The veteran has penned part one, which covers the fondest memoriesfrom his childhood, as a teenager and his time as a flying officer in the RAAF.
"Myself and my friends desperately wanted to join the air force but we were apprentice electricians and at the outbreak of the war it became a reserved occupation.
"And we were thereby prevented from joining the armed services."
But the bombing of Pearl Harbour on December 7, 1941 changed everything.
Mr Agnew can remember exactly what he was doing when he heard about the attack.
He was 20 and enjoying his summer holiday at his family farm in Lamington.
On the return trip home, he was driven to Lamington siding to catch a ride to Beaudesert on the tram.
"There was a number of small flat-topped wagons running on a narrow gauge railway, to carry cream from the dairy farms to the butter factory. It was not designed for passengers. We sat on cream cans on one of the wagons.
"It was at Lamington Siding on that morning that we heard for the first time that the Japs had bombed Pearl Harbour."
Mr Agnew and his fellow apprentices once again asked if they could enlist in the RAAF.
"This time we were given approval on the condition that we joined a branch of the service that would make use of our apprenticeship training," Mr Agnew said.
"We continued our jobs and after what seemed like a very long time received notice to report for duty at South Brisbane Station on May 11, 1942.
"We were to be taken to Melbourne for training."
After completing his training in Melbourne Mr Agnew was posted to Bundaberg, carrying out tests and maintenance of the electrical systems.
"After about six weeks I was posted to Richmond where three Spitfire squadrons and all their supporting units were being assembled in preparation for a move to Darwin," he said.
"I was to be one of the maintenance electricians with the fighter sector.
"When we reached Darwin it was a quite a surprise.
"We had previously heard of the bombing raids on Darwin but it was still an eye-opener to see the extent of the damage in the town and the harbour."
At the end of 1943 Mr Agnew was given the chance to re-muster to Aircrew Trainee.
"Some of us were to train as pilot, others as gunner, or radio operator or navigator," Mr Agnew said.
"I chose to train as a navigator/wireless operator, the course had been designed to produce air crew members who could both navigate and handle radio communication using Morse code."

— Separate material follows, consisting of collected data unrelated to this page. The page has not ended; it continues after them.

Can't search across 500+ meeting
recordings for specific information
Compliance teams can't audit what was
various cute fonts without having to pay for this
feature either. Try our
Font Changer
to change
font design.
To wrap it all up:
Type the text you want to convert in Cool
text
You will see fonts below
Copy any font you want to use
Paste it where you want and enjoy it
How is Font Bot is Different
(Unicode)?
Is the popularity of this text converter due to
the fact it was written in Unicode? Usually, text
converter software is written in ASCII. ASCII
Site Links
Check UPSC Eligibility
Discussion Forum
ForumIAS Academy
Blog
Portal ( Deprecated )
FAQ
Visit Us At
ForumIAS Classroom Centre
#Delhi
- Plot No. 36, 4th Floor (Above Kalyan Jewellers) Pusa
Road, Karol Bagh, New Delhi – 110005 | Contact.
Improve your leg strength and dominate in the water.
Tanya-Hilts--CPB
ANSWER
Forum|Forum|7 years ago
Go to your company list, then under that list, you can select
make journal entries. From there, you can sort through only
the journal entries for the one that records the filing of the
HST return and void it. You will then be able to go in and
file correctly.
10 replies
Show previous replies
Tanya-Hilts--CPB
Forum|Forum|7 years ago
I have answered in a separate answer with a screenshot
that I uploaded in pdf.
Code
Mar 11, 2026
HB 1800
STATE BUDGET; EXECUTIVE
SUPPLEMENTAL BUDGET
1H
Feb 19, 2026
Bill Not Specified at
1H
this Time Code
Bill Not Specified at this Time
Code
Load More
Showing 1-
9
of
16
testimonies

In December of 1944 Mr Agnew was then reposted to Darwin.
"Whilst operating from Darwin we carried out some long-range reconnaissance flights and also attacked some targets defended by A/A guns," he said.

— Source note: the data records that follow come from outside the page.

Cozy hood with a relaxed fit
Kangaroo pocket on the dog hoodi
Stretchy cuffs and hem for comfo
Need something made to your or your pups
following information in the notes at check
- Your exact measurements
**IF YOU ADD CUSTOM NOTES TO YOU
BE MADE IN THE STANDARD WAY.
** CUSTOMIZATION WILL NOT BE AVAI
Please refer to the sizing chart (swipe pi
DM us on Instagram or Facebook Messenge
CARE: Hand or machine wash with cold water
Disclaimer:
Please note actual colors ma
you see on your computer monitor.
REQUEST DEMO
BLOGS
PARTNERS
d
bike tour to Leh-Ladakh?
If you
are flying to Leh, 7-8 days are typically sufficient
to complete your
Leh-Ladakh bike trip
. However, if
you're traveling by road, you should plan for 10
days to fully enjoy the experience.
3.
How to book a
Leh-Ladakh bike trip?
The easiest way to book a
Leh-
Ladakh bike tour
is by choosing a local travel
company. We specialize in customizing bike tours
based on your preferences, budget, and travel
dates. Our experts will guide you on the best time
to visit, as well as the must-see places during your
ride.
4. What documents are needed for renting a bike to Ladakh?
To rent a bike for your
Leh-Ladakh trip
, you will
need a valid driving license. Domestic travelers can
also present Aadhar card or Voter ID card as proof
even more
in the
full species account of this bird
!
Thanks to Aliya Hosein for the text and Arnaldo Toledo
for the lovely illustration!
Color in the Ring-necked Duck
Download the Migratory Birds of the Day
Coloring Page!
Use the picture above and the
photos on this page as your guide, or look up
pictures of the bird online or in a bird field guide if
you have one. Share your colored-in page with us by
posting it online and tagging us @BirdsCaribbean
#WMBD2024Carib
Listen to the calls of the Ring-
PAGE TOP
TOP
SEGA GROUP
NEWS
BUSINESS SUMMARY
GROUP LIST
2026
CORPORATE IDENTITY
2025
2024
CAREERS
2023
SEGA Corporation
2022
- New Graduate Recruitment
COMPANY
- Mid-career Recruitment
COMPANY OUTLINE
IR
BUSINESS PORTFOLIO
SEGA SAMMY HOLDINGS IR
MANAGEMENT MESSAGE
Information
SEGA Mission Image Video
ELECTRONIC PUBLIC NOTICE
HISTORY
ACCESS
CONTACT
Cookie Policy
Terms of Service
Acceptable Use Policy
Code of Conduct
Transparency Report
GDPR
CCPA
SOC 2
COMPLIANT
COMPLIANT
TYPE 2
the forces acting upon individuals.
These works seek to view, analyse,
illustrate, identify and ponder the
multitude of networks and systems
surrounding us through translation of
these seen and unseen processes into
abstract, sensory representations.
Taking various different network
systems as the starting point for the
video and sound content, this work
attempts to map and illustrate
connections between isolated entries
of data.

Mr Agnew retired from the air force in 1945.
He was then given financial support from the repatriation service to go to university and study.
Mr Agnew walked away as a qualified engineer.
The qualification eventually landed him a role working for Warwick's Transport and Main Roads department.
By this stage he was married and had had several children of his own.
He fell in love with the town and in his words, "never felt like leaving".
Part one of Mr Agnew's autobiography is on display at the Veteran's Support and Advocacy Service's military museum on Tooth St.
Mr Agnew said he was putting the finishing touches on the second half of the book, which will detail his time in Warwick and the joys of retirement.